Athletes are increasingly concerned about the potential benefits of nutritional supplements. Many people are increasingly more aware of the new studies in nutrition and not doubt the importance of eating high quality protein and biological value as the basis for their daily meals. Thus , protein is the nutritional key that opens the doors of muscle growth .
The proteins are involved in important cellular processes such as the formation of enzymes , hormones , antibodies, contractile tissues (actin , myosin, tropomyosin , etc.), etc. .
Along with carbohydrates and lipids are the immediate principles which provide energy to our diet . Also provide the body elements regenerators plastics body tissues.
Proteins are macromolecules consisting of nitrogenous basic units called amino acids (joined in long chains ) . These amino acids can be of 2 types :
Essential : are amino acids that the body can not synthesize and must obtain them from the diet. They are:
- Isoleucine .
- Leucine .
- Lysine .
- Metiomina .
- Phenylalanine .
- Threonine .
- Tryptophan .
- Valine .
- Histidine .
Non- essential :
- Alanine .
- Arginine .
- Aspartic acid .
- Asparagine .
- Cysteine .
- Glutamic acid .
- Glycine .
- Proline .
- Serine .
- Tyrosine .
Low levels of the 9 essential amino acids limit protein synthesis in the body, hence the importance of not only the quantity but the quality of the ingested protein. The protein -based animal products like eggs, milk , etc. . provide near optimum mixtures of amino acids . As to the amount below 20 % of total calories ingested intakes athlete maintain a state of muscle catabolism , totally inadequate for the athletic progress situation .

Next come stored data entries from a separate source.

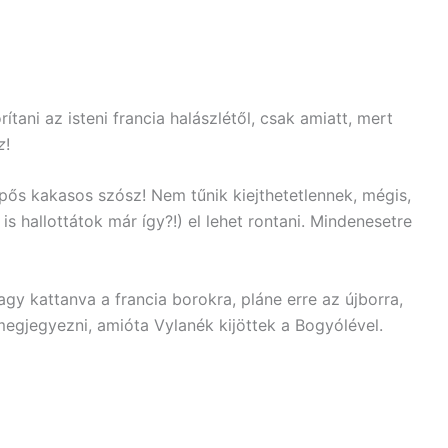
tani az isteni francia halászlétől, csak amiatt, mert
z
!
ípős kakasos szósz! Nem tűnik kiejthetetlennek, mégis,
is hallottátok már így?!) el lehet rontani. Mindenesetre
vagy kattanva a francia borokra, pláne erre az újborra,
gjegyezni, amióta Vylanék kijöttek a Bogyólével.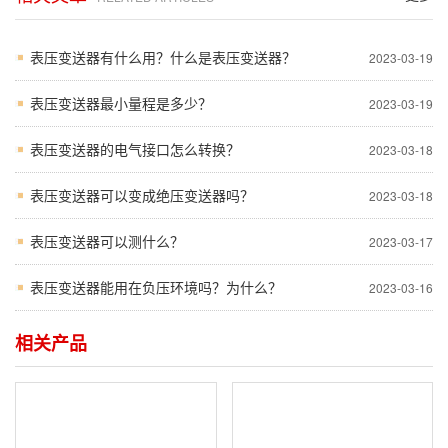
表压变送器有什么用？什么是表压变送器？
2023-03-19
表压变送器最小量程是多少？
2023-03-19
表压变送器的电气接口怎么转换？
2023-03-18
表压变送器可以变成绝压变送器吗？
2023-03-18
表压变送器可以测什么？
2023-03-17
表压变送器能用在负压环境吗？为什么？
2023-03-16
相关产品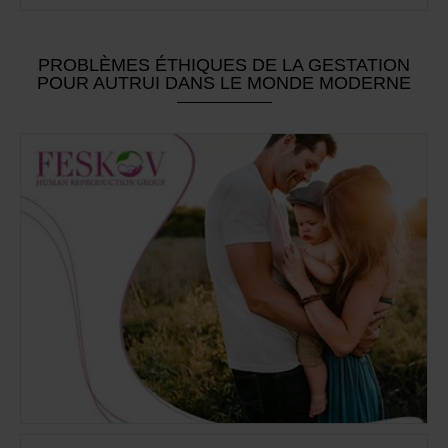
PROBLÈMES ÉTHIQUES DE LA GESTATION
POUR AUTRUI DANS LE MONDE MODERNE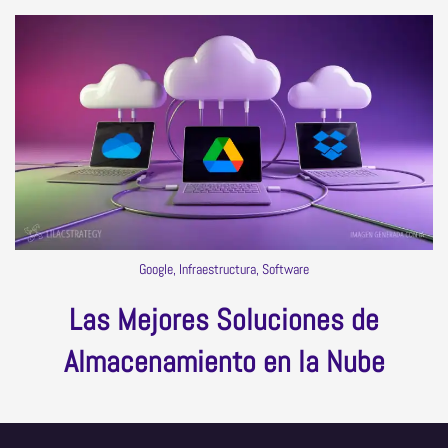
Google, Infraestructura, Software
Las Mejores Soluciones de
Almacenamiento en la Nube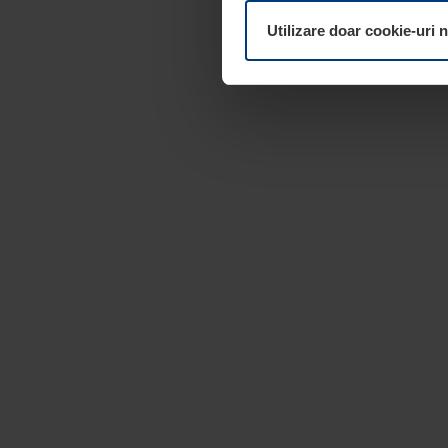
dumneavoastră. Vă puteți mod
Utilizare doar cookie-uri 
pagina
Declarație cu privire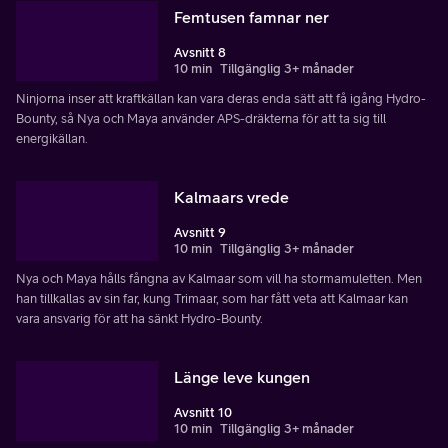
Femtusen famnar ner
Avsnitt 8
10 min
Tillgänglig 3+ månader
Ninjorna inser att kraftkällan kan vara deras enda sätt att få igång Hydro-
Bounty, så Nya och Maya använder APS-dräkterna för att ta sig till
energikällan.
Kalmaars vrede
Avsnitt 9
10 min
Tillgänglig 3+ månader
Nya och Maya hålls fångna av Kalmaar som vill ha stormamuletten. Men
han tillkallas av sin far, kung Trimaar, som har fått veta att Kalmaar kan
vara ansvarig för att ha sänkt Hydro-Bounty.
Länge leve kungen
Avsnitt 10
10 min
Tillgänglig 3+ månader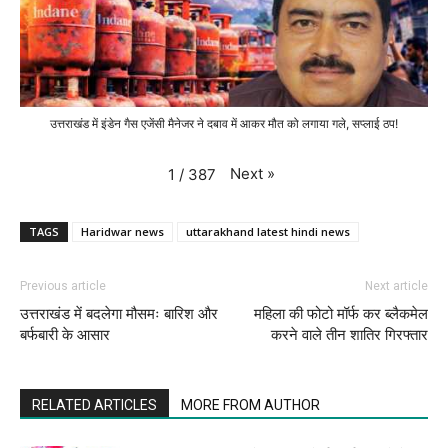
उत्तराखंड में इंडेन गैस एजेंसी मैनेजर ने दबाव में आकर मौत को लगाया गले, सप्लाई ठप!
Next
»
1
/
387
TAGS
Haridwar news
uttarakhand latest hindi news
Previous article
Next article
उत्तराखंड में बदलेगा मौसमः बारिश और
महिला की फोटो मॉर्फ कर ब्लैकमेल
बर्फबारी के आसार
करने वाले तीन शातिर गिरफ्तार
RELATED ARTICLES
MORE FROM AUTHOR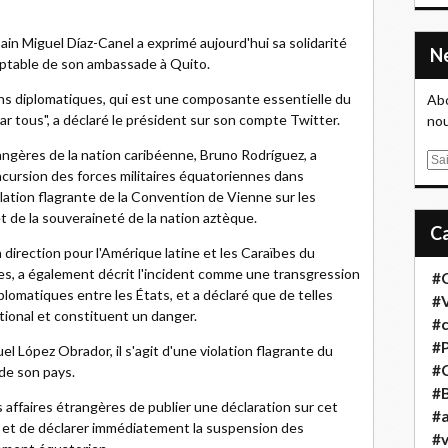
ain Miguel Díaz-Canel a exprimé aujourd'hui sa solidarité
ceptable de son ambassade à Quito.
ons diplomatiques, qui est une composante essentielle du
Abo
par tous", a déclaré le président sur son compte Twitter.
nou
rangères de la nation caribéenne, Bruno Rodríguez, a
E
incursion des forces militaires équatoriennes dans
m
ation flagrante de la Convention de Vienne sur les
a
et de la souveraineté de la nation aztèque.
i
l
 direction pour l'Amérique latine et les Caraïbes du
es, a également décrit l'incident comme une transgression
#
lomatiques entre les États, et a déclaré que de telles
#
ational et constituent un danger.
#
#
 López Obrador, il s'agit d'une violation flagrante du
#
 de son pays.
#B
affaires étrangères de publier une déclaration sur cet
#a
t et de déclarer immédiatement la suspension des
#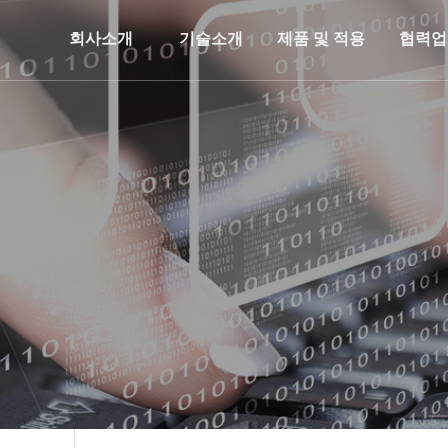
회사소개
기술소개
제품 및 적용
협력업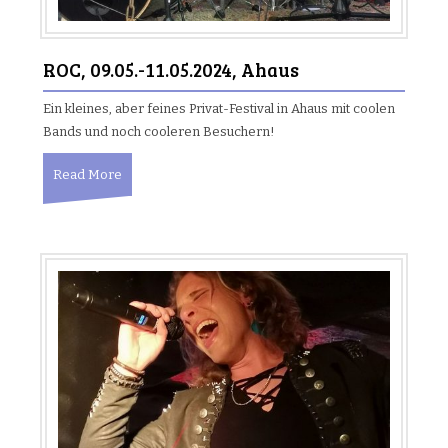
ROC, 09.05.-11.05.2024, Ahaus
Ein kleines, aber feines Privat-Festival in Ahaus mit coolen
Bands und noch cooleren Besuchern!
Read More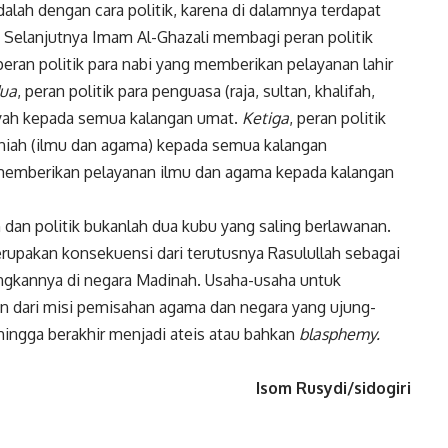
lah dengan cara politik, karena di dalamnya terdapat
Selanjutnya Imam Al-Ghazali membagi peran politik
 peran politik para nabi yang memberikan pelayanan lahir
ua
, peran politik para penguasa (raja, sultan, khalifah,
iyah kepada semua kalangan umat.
Ketiga
, peran politik
niah (ilmu dan agama) kepada semua kalangan
 memberikan pelayanan ilmu dan agama kepada kalangan
n dan politik bukanlah dua kubu yang saling berlawanan.
rupakan konsekuensi dari terutusnya Rasulullah sebagai
gkannya di negara Madinah. Usaha-usaha untuk
an dari misi pemisahan agama dan negara yang ujung-
hingga berakhir menjadi ateis atau bahkan
blasphemy.
Isom Rusydi/sidogiri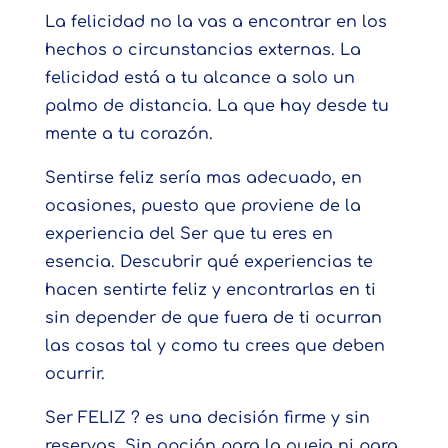
La felicidad no la vas a encontrar en los
hechos o circunstancias externas. La
felicidad está a tu alcance a solo un
palmo de distancia. La que hay desde tu
mente a tu corazón.
Sentirse feliz sería mas adecuado, en
ocasiones, puesto que proviene de la
experiencia del Ser que tu eres en
esencia. Descubrir qué experiencias te
hacen sentirte feliz y encontrarlas en ti
sin depender de que fuera de ti ocurran
las cosas tal y como tu crees que deben
ocurrir.
Ser FELIZ ? es una decisión firme y sin
reservas. Sin opción para la queja ni para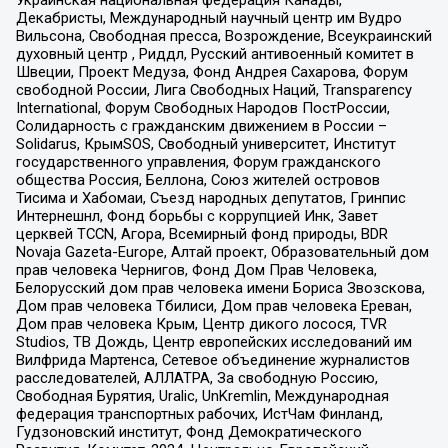
Декабристы, Международный научный центр им Вудро
Вильсона, Свободная пресса, Возрождение, Всеукраинский
духовный центр , Риддл, Русский антивоенный комитет в
Швеции, Проект Медуза, Фонд Андрея Сахарова, Форум
свободной России, Лига Свободных Наций, Transparеncy
International, Форум Свободных Народов ПостРоссии,
Солидарность с гражданским движением в России –
Solidarus, КрымSOS, Свободный университет, Институт
государственного управления, Форум гражданского
общества Россия, Беллона, Союз жителей островов
Тисима и Хабомаи, Съезд народных депутатов, Гринпис
Интернешнл, Фонд борьбы с коррупцией Инк, Завет
церквей TCCN, Агора, Всемирный фонд природы, BDR
Novaja Gazeta-Europe, Алтай проект, Образовательный дом
прав человека Чернигов, Фонд Дом Прав Человека,
Белорусский дом прав человека имени Бориса Звозскова,
Дом прав человека Тбилиси, Дом прав человека Ереван,
Дом прав человека Крым, Центр дикого лосося, TVR
Studios, ТВ Дождь, Центр европейских исследований им
Вилфрида Мартенса, Сетевое объединение журналистов
расследователей, АЛЛАТРА, За свободную Россию,
Свободная Бурятия, Uralic, UnKremlin, Международная
федерация транспортных рабочих, ИстЧам Финланд,
Гудзоновский институт, Фонд Демократического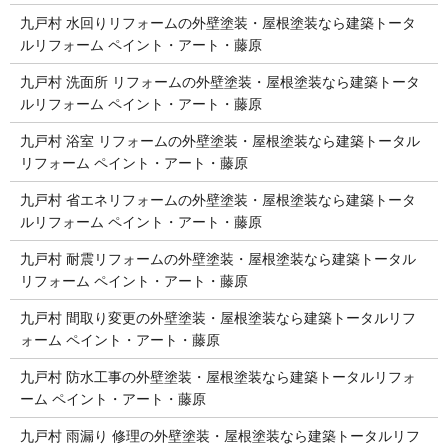
九戸村 水回りリフォームの外壁塗装・屋根塗装なら建築トータ
ルリフォーム ペイント・アート・藤原
九戸村 洗面所 リフォームの外壁塗装・屋根塗装なら建築トータ
ルリフォーム ペイント・アート・藤原
九戸村 浴室 リフォームの外壁塗装・屋根塗装なら建築トータル
リフォーム ペイント・アート・藤原
九戸村 省エネリフォームの外壁塗装・屋根塗装なら建築トータ
ルリフォーム ペイント・アート・藤原
九戸村 耐震リフォームの外壁塗装・屋根塗装なら建築トータル
リフォーム ペイント・アート・藤原
九戸村 間取り変更の外壁塗装・屋根塗装なら建築トータルリフ
ォーム ペイント・アート・藤原
九戸村 防水工事の外壁塗装・屋根塗装なら建築トータルリフォ
ーム ペイント・アート・藤原
九戸村 雨漏り 修理の外壁塗装・屋根塗装なら建築トータルリフ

Recommended Daily Allowance (RDA) for protein.
Initially no attention to the nutritional quality lent disparate figures were given. Subsequently international organizations gave figures 1g . per kilogram of body weight specifying which should include proteins of animal and plant origin . Current recommendations vary committees nutritional experts worldwide , according to WHO 0.6 g / day / kg body weight.
The CDR is the RDA to ensure not suffer deficiency diseases and are based on some general statistics and be taken as baseline values. But athletes deviate from the average individual, both physical activity and the effects of exercise physiology has on your metabolism. So many sports dietitians recommend that a figure around 2gr/día/kg body weight.